Most respondents were familiar with informal caregiving (either as a provider or recipient) or knew someone who provided or received informal care. This may have made it easier for these respondents to imagine being a caregiver and to assess the caregiving situations. Current informal caregivers indeed reported fewer difficulties with completing the DCE task (19% of caregivers strongly agreed it was difficult to complete the DCE task vs. 26% of non-caregivers). The caregiving situations respondents had in mind while performing the DCE resembled current informal care situations in the three countries relatively well in terms of the relation to the care recipient, experienced health problems, and living conditions. Respondents did imagine a slightly more extensive caregiving burden in terms of hours per week and duration of caregiving than actual figures in the three countries [16]. New studies might inform caregivers about these elements more, although this could come with the risk of giving less credible scenarios to individual respondents.

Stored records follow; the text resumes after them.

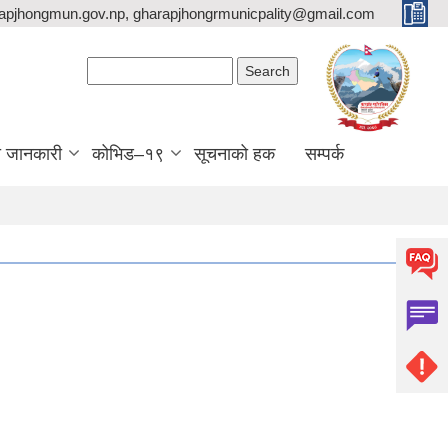
apjhongmun.gov.np, gharapjhongrmunicpality@gmail.com
Search form
Search
ा जानकारी
कोभिड–१९
सूचनाको हक
सम्पर्क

Second, we revealed noteworthy differences in national tariffs. Although we cannot rule out that some differences were related to sampling issues or other unexplored differences, these may reflect important differences in preferences for informal care states, even across CEE countries. Research explaining such differences further is relevant and encouraged.

Third, in this study, while we aimed for representativeness of our samples in terms of sex, age, education, and regional distribution, our use of an internet panel means the study samples might be somewhat selective. While this may limit the generalizability or full representativeness, our study design was similar to that of the previous studies, increasing the comparability of results across studies.

Finally, in the model, heterogeneity between subgroups of respondents was not considered, as the objective was to estimate tariffs at the population level. Again, this approach is in line with the previous studies that obtained CarerQol tariffs and aligns with the development of value sets for health measures, as these mostly reflect preferences of the whole population rather than the target population itself [27].

5 Conclusions

With this study, we have provided local value sets for the CarerQol instrument for Hungary, Poland and Slovenia, facilitating the evaluation of the effects of informal caregiving on the care-related quality of life of caregivers in these countries and the inclusion of the results in economic evaluations. CarerQol outcomes can be used as a primary outcome in economic evaluations of interventions mainly aimed at informal caregivers or can be presented as a separate component of economic evaluations of interventions aimed at patients (e.g. as one of the elements of a multi-criteria decision analysis) to explicitly inform policy makers about the effects of interventions on caregivers. In any case, the quality of life of the large, important and often burdened group of informal caregivers deserves explicit attention in economic evaluation studies and health policy decisions.